David Bürgin, Christina Haag, Lynn Alison Büeler, Laura Bechtiger, Clarissa Janousch, Elena Feldmann, Denis Ribeaud, Manuel Eisner, Viktor von Wyl, Lilly Shanahan

Background

Large‐scale population‐based studies of risk and protective factors for youth mental health rarely assess youths' first‐hand experiences in their own words. This longitudinal study analyzed young people's self‐reported most important life events and examined how the key topics changed from midadolescence to young adulthood and are associated with internalizing symptoms.

Methods

N  = 1,442 participants from an urban, multiethnic cohort reported their most important life events at ages 15, 17, 20, and 24 in open‐text segments. Themes in N  = 5,670 descriptions were analyzed using topic modeling with the Python library BERTopic.

Results

Most reported events were positive in valence (83.1%), and were often ‘normative’, commonly occurring experiences spanning diverse life domains (education and career development, social relationships, leisure activities and successes, mental health and well‐being, and other life transitions and independence). Event topics displayed systematic developmental shifts from midadolescence to adulthood.

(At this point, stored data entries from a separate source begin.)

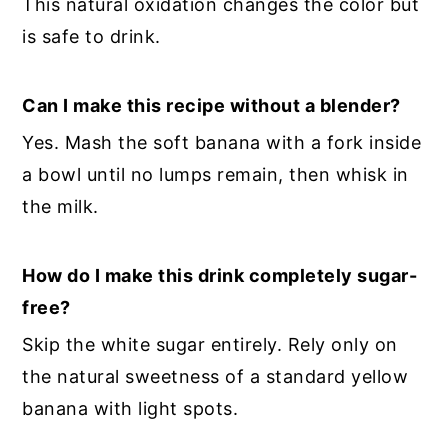
This natural oxidation changes the color but
is safe to drink.
Can I make this recipe without a blender?
Yes. Mash the soft banana with a fork inside
a bowl until no lumps remain, then whisk in
the milk.
How do I make this drink completely sugar-
free?
Skip the white sugar entirely. Rely only on
the natural sweetness of a standard yellow
banana with light spots.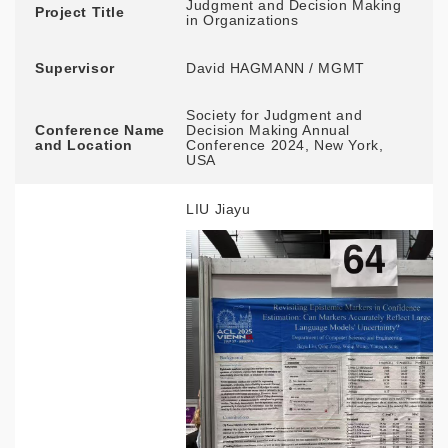
Judgment and Decision Making
Project Title
in Organizations
Supervisor
David HAGMANN / MGMT
Society for Judgment and
Conference Name
Decision Making Annual
and Location
Conference 2024, New York,
USA
LIU Jiayu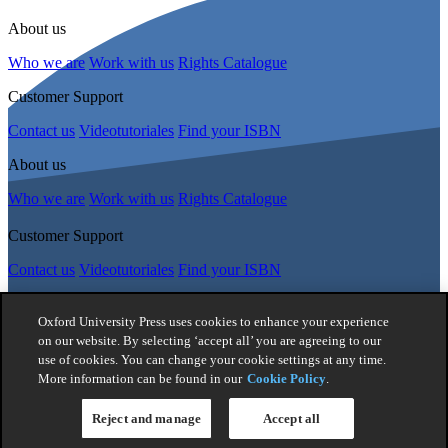
About us
Who we are
Work with us
Rights Catalogue
Customer Support
Contact us
Videotutoriales
Find your ISBN
About us
Who we are
Work with us
Rights Catalogue
Customer Support
Contact us
Videotutoriales
Find your ISBN
Follow Us
Oxford University Press uses cookies to enhance your experience
on our website. By selecting ‘accept all’ you are agreeing to our
use of cookies. You can change your cookie settings at any time.
© 2026 -
Oxford University Press. All rights reserved
More information can be found in our
Cookie Policy
.
Privacy policy
|
Cookie policy
|
Quality and Environmental
Management Policy
|
Legal Notice
|
Whistleblower Reporting
|
General Product Safety Regulation
|
General Purchasing Conditions
Reject and manage
Accept all
|
Competition & Promotions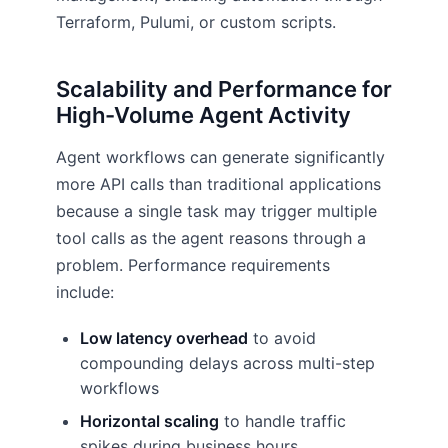
Terraform, Pulumi, or custom scripts.
Scalability and Performance for
High-Volume Agent Activity
Agent workflows can generate significantly
more API calls than traditional applications
because a single task may trigger multiple
tool calls as the agent reasons through a
problem. Performance requirements
include:
Low latency overhead
to avoid
compounding delays across multi-step
workflows
Horizontal scaling
to handle traffic
spikes during business hours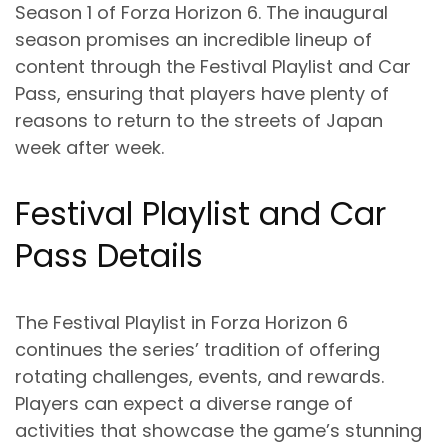
Season 1 of Forza Horizon 6. The inaugural
season promises an incredible lineup of
content through the Festival Playlist and Car
Pass, ensuring that players have plenty of
reasons to return to the streets of Japan
week after week.
Festival Playlist and Car
Pass Details
The Festival Playlist in Forza Horizon 6
continues the series’ tradition of offering
rotating challenges, events, and rewards.
Players can expect a diverse range of
activities that showcase the game’s stunning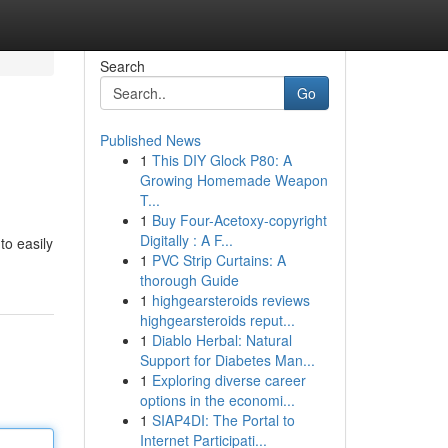
Search
Go
Published News
1
This DIY Glock P80: A
Growing Homemade Weapon
T...
1
Buy Four-Acetoxy-copyright
Digitally : A F...
to easily
1
PVC Strip Curtains: A
thorough Guide
1
highgearsteroids reviews
highgearsteroids reput...
1
Diablo Herbal: Natural
Support for Diabetes Man...
1
Exploring diverse career
options in the economi...
1
SIAP4DI: The Portal to
Internet Participati...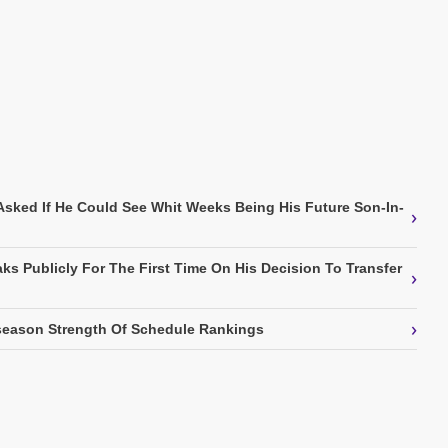
Asked If He Could See Whit Weeks Being His Future Son-In-
›
ks Publicly For The First Time On His Decision To Transfer
›
›
eason Strength Of Schedule Rankings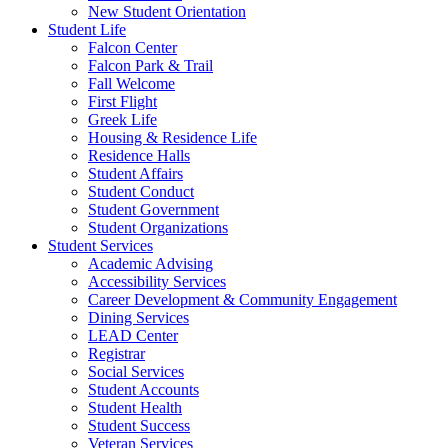
New Student Orientation
Student Life
Falcon Center
Falcon Park & Trail
Fall Welcome
First Flight
Greek Life
Housing & Residence Life
Residence Halls
Student Affairs
Student Conduct
Student Government
Student Organizations
Student Services
Academic Advising
Accessibility Services
Career Development & Community Engagement
Dining Services
LEAD Center
Registrar
Social Services
Student Accounts
Student Health
Student Success
Veteran Services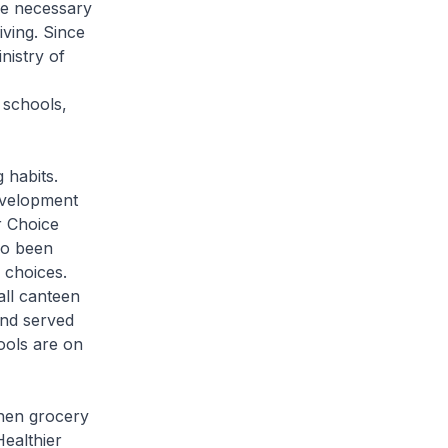
he necessary
iving. Since
nistry of
 schools,
 habits.
evelopment
r Choice
so been
 choices.
ll canteen
and served
ools are on
when grocery
ealthier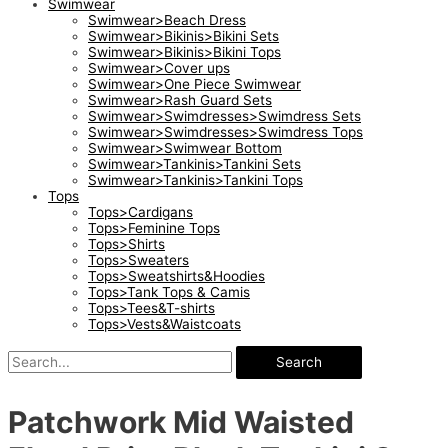
Swimwear
Swimwear>Beach Dress
Swimwear>Bikinis>Bikini Sets
Swimwear>Bikinis>Bikini Tops
Swimwear>Cover ups
Swimwear>One Piece Swimwear
Swimwear>Rash Guard Sets
Swimwear>Swimdresses>Swimdress Sets
Swimwear>Swimdresses>Swimdress Tops
Swimwear>Swimwear Bottom
Swimwear>Tankinis>Tankini Sets
Swimwear>Tankinis>Tankini Tops
Tops
Tops>Cardigans
Tops>Feminine Tops
Tops>Shirts
Tops>Sweaters
Tops>Sweatshirts&Hoodies
Tops>Tank Tops & Camis
Tops>Tees&T-shirts
Tops>Vests&Waistcoats
Search
Patchwork Mid Waisted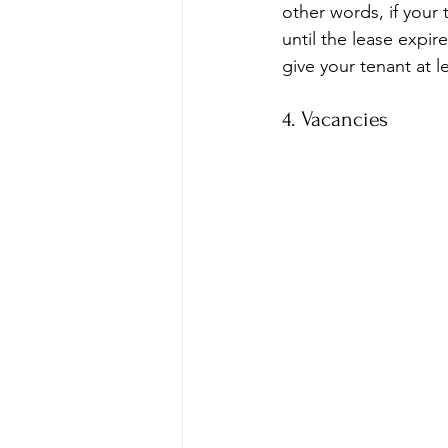
other words, if your
until the lease expi
give your tenant at l
4. Vacancies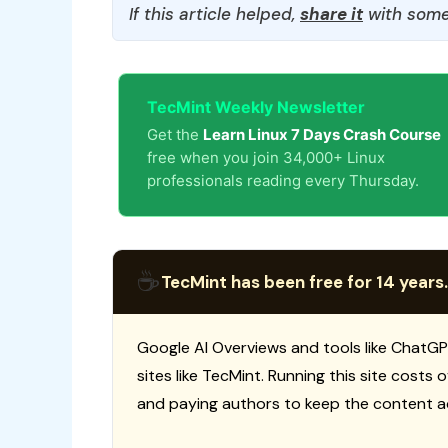
If this article helped,
share it
with some
TecMint Weekly Newsletter
Get the
Learn Linux 7 Days Crash Course
free when you join 34,000+ Linux
professionals reading every Thursday.
☕
TecMint has been free for 14 years.
Google AI Overviews and tools like ChatGP
sites like TecMint. Running this site costs
and paying authors to keep the content a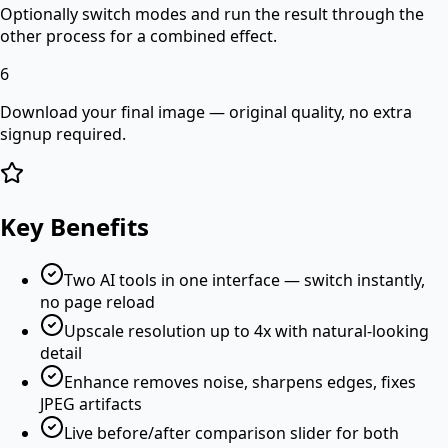
Optionally switch modes and run the result through the
other process for a combined effect.
6
Download your final image — original quality, no extra
signup required.
Key Benefits
Two AI tools in one interface — switch instantly,
no page reload
Upscale resolution up to 4x with natural-looking
detail
Enhance removes noise, sharpens edges, fixes
JPEG artifacts
Live before/after comparison slider for both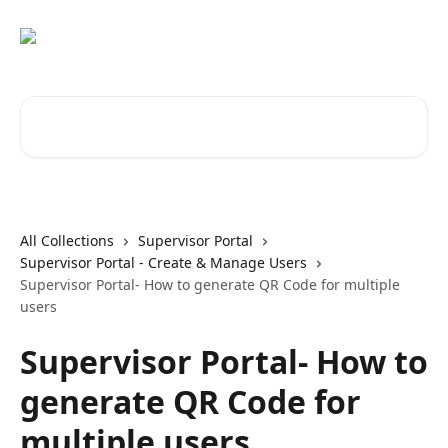
Skip to main content
Search for articles...
All Collections
Supervisor Portal
Supervisor Portal - Create & Manage Users
Supervisor Portal- How to generate QR Code for multiple
users
Supervisor Portal- How to
generate QR Code for
multiple users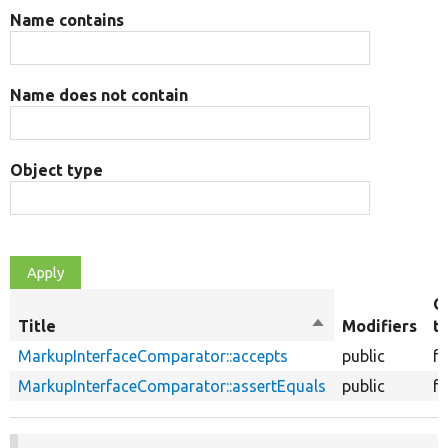
Name contains
Name does not contain
Object type
O
Title
Sort
Modifiers
t
descending
MarkupInterfaceComparator::accepts
public
f
MarkupInterfaceComparator::assertEquals
public
f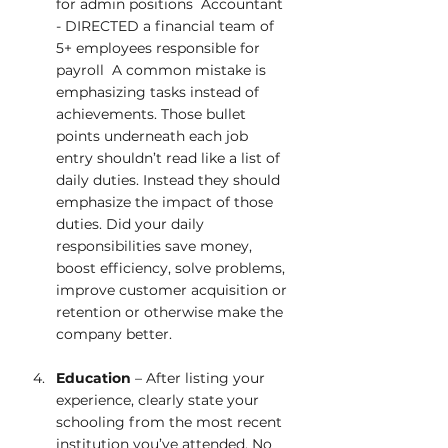
for admin positions  Accountant 
- DIRECTED a financial team of 
5+ employees responsible for 
payroll  A common mistake is 
emphasizing tasks instead of 
achievements. Those bullet 
points underneath each job 
entry shouldn’t read like a list of 
daily duties. Instead they should 
emphasize the impact of those 
duties. Did your daily 
responsibilities save money, 
boost efficiency, solve problems, 
improve customer acquisition or 
retention or otherwise make the 
company better.  
Education
 – After listing your 
experience, clearly state your 
schooling from the most recent 
institution you’ve attended. No 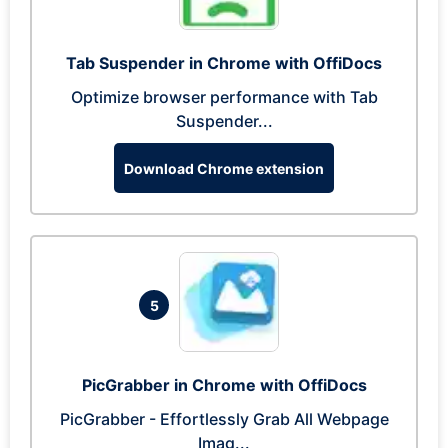
Tab Suspender in Chrome with OffiDocs
Optimize browser performance with Tab
Suspender...
Download Chrome extension
5
PicGrabber in Chrome with OffiDocs
PicGrabber - Effortlessly Grab All Webpage
Imag...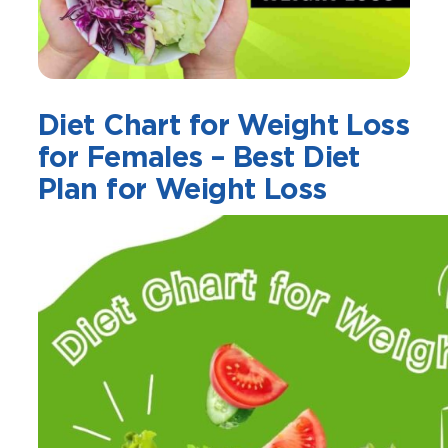
Diet Chart for Weight Loss
for Females – Best Diet
Plan for Weight Loss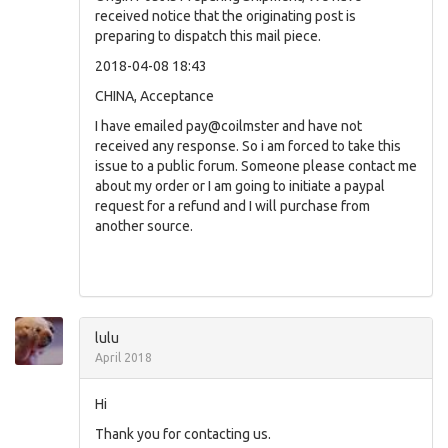
received notice that the originating post is
preparing to dispatch this mail piece.
2018-04-08 18:43
CHINA, Acceptance
I have emailed pay@coilmster and have not
received any response. So i am forced to take this
issue to a public forum. Someone please contact me
about my order or I am going to initiate a paypal
request for a refund and I will purchase from
another source.
lulu
April 2018
Hi
Thank you for contacting us.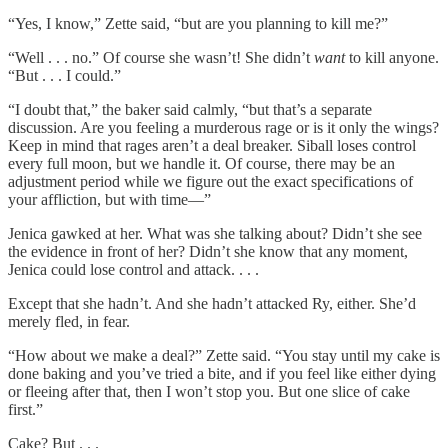
“Yes, I know,” Zette said, “but are you planning to kill me?”
“Well . . . no.” Of course she wasn’t! She didn’t
want
to kill anyone.
“But . . . I could.”
“I doubt that,” the baker said calmly, “but that’s a separate
discussion. Are you feeling a murderous rage or is it only the wings?
Keep in mind that rages aren’t a deal breaker. Siball loses control
every full moon, but we handle it. Of course, there may be an
adjustment period while we figure out the exact specifications of
your affliction, but with time—”
Jenica gawked at her. What was she talking about? Didn’t she see
the evidence in front of her? Didn’t she know that any moment,
Jenica could lose control and attack. . . .
Except that she hadn’t. And she hadn’t attacked Ry, either. She’d
merely fled, in fear.
“How about we make a deal?” Zette said. “You stay until my cake is
done baking and you’ve tried a bite, and if you feel like either dying
or fleeing after that, then I won’t stop you. But one slice of cake
first.”
Cake? But . . .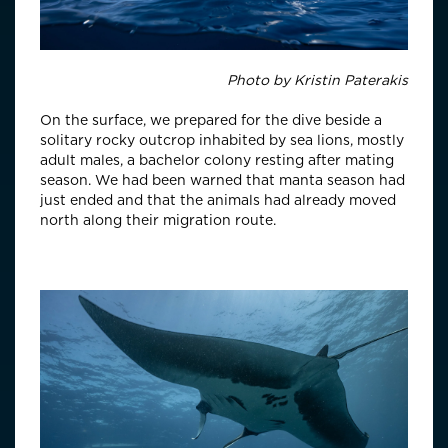
Photo by
Kristin Paterakis
On the surface, we prepared for the dive beside a
solitary rocky outcrop inhabited by sea lions, mostly
adult males, a bachelor colony resting after mating
season. We had been warned that manta season had
just ended and that the animals had already moved
north along their migration route.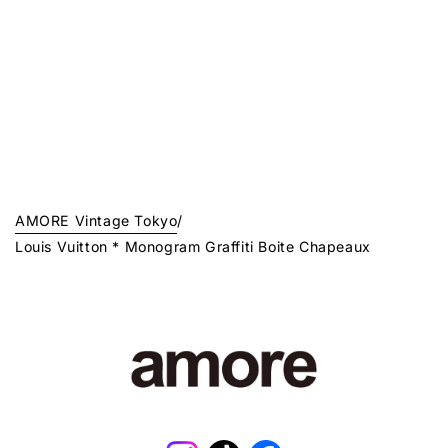
AMORE Vintage Tokyo
/
Louis Vuitton * Monogram Graffiti Boite Chapeaux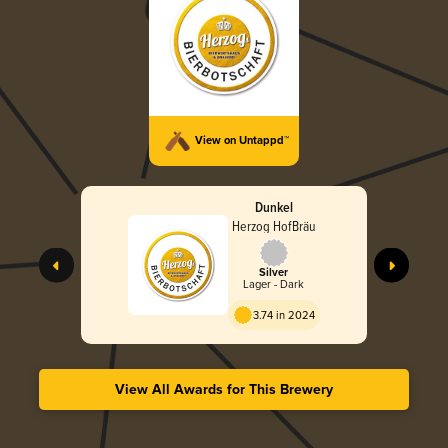
View on Untappd™
Dunkel
Herzog HofBräu
Silver
Lager - Dark
3.74 in 2024
View All Awards for This Brewery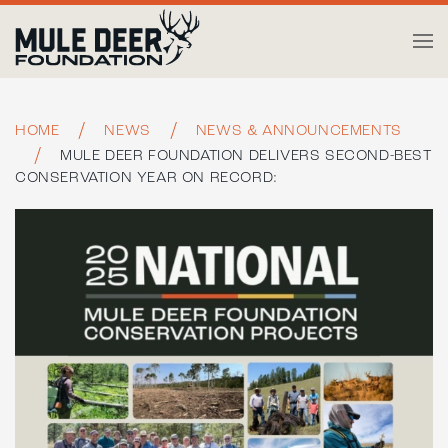
Skip to main content
HOME
NEWS
NEWS & ANNOUNCEMENTS
MULE DEER FOUNDATION DELIVERS SECOND-BEST
CONSERVATION YEAR ON RECORD: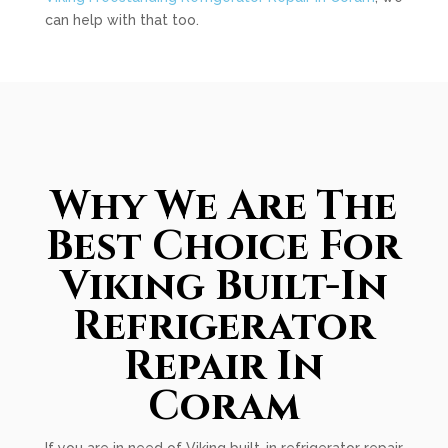
can help with that too.
Why We Are The
Best Choice For
Viking Built-In
Refrigerator
Repair In
Coram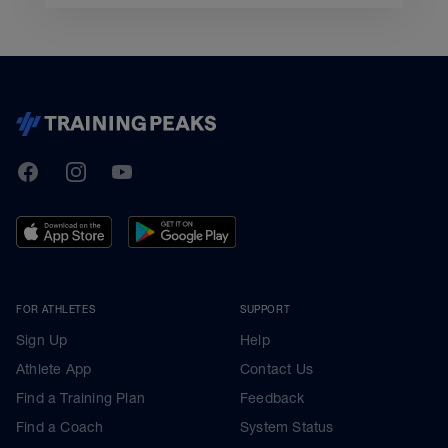
TrainingPeaks
Facebook
Instagram
Youtube
FOR ATHLETES
SUPPORT
Sign Up
Help
Athlete App
Contact Us
Find a Training Plan
Feedback
Find a Coach
System Status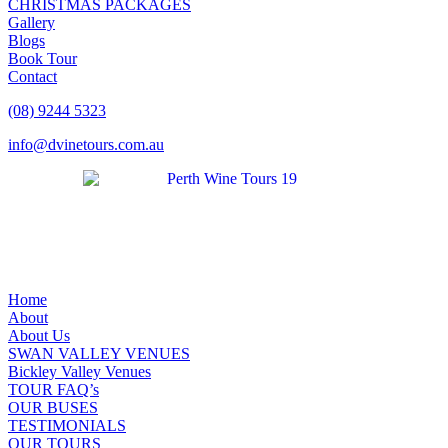
CHRISTMAS PACKAGES
Gallery
Blogs
Book Tour
Contact
(08) 9244 5323
info@dvinetours.com.au
Home
About
About Us
SWAN VALLEY VENUES
Bickley Valley Venues
TOUR FAQ’s
OUR BUSES
TESTIMONIALS
OUR TOURS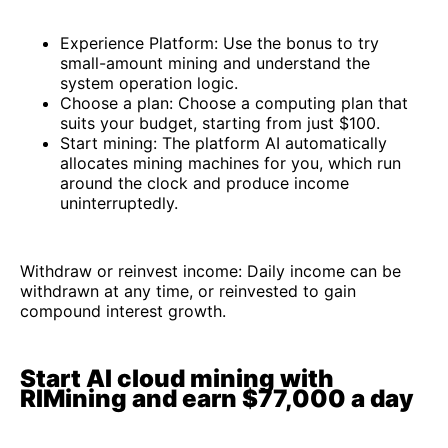
Experience Platform: Use the bonus to try
small-amount mining and understand the
system operation logic.
Choose a plan: Choose a computing plan that
suits your budget, starting from just $100.
Start mining: The platform AI automatically
allocates mining machines for you, which run
around the clock and produce income
uninterruptedly.
Withdraw or reinvest income: Daily income can be
withdrawn at any time, or reinvested to gain
compound interest growth.
Start AI cloud mining with
RIMining and earn $77,000 a day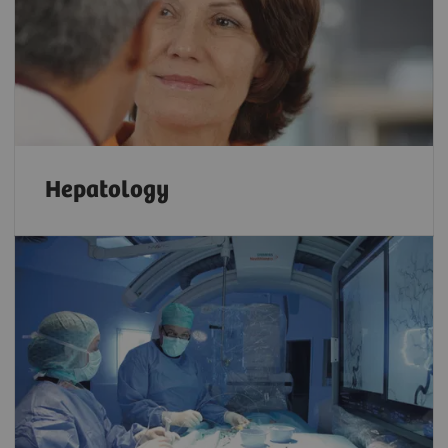
Hepatology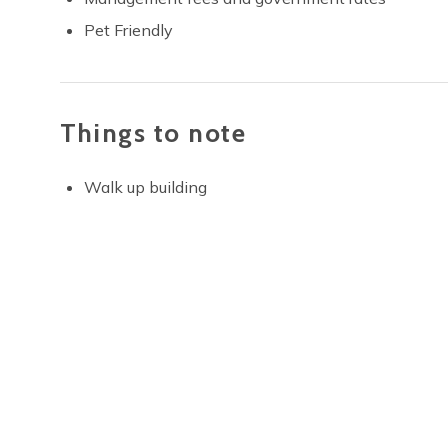
Pet Friendly
Things to note
Walk up building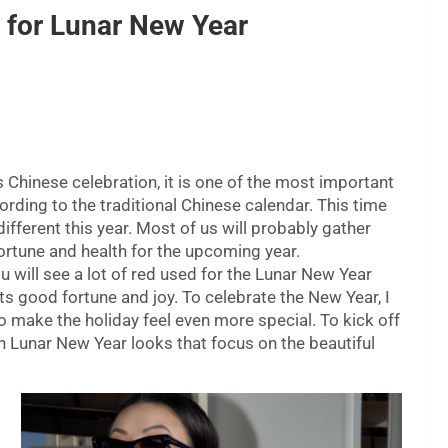
 for Lunar New Year
s Chinese celebration, it is one of the most important
cording to the traditional Chinese calendar. This time
different this year. Most of us will probably gather
ortune and health for the upcoming year.
u will see a lot of red used for the Lunar New Year
ts good fortune and joy. To celebrate the New Year, I
o make the holiday feel even more special. To kick off
sh Lunar New Year looks that focus on the beautiful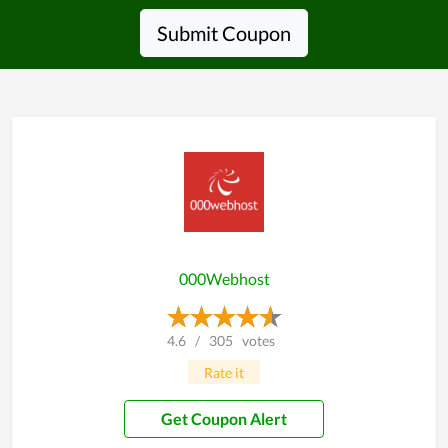
Submit Coupon
000Webhost
4.6
/
305
votes
Rate it
Get Coupon Alert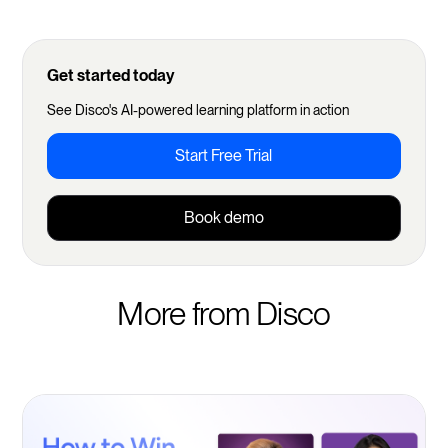
Get started today
See Disco's AI-powered learning platform in action
Start Free Trial
Book demo
More from Disco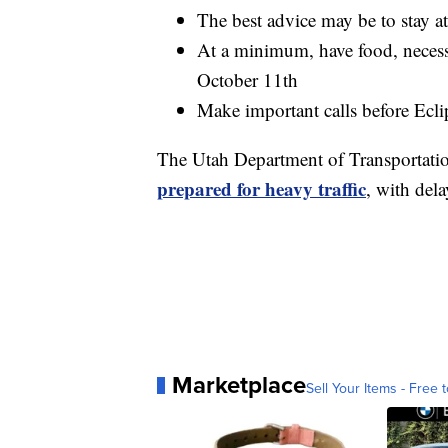
The best advice may be to stay 
At a minimum, have food, necessi
October 11th
Make important calls before Ecl
The Utah Department of Transportati
prepared for heavy traffic
, with del
Marketplace
Sell Your Items - Free t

Higher internalizing symptoms were associated with a greater likelihood of reporting interpersonal and stressful events rather than positive or achievement‐related ones.

Conclusions

Longitudinal population‐based research can draw on open‐text data and employ NLP techniques to assess young people's lived experiences. The predominance of positive events and their associations with internalizing symptoms suggest that an increased focus on promoting beneficial experiences, next to reducing stressful events, may promote youth mental health.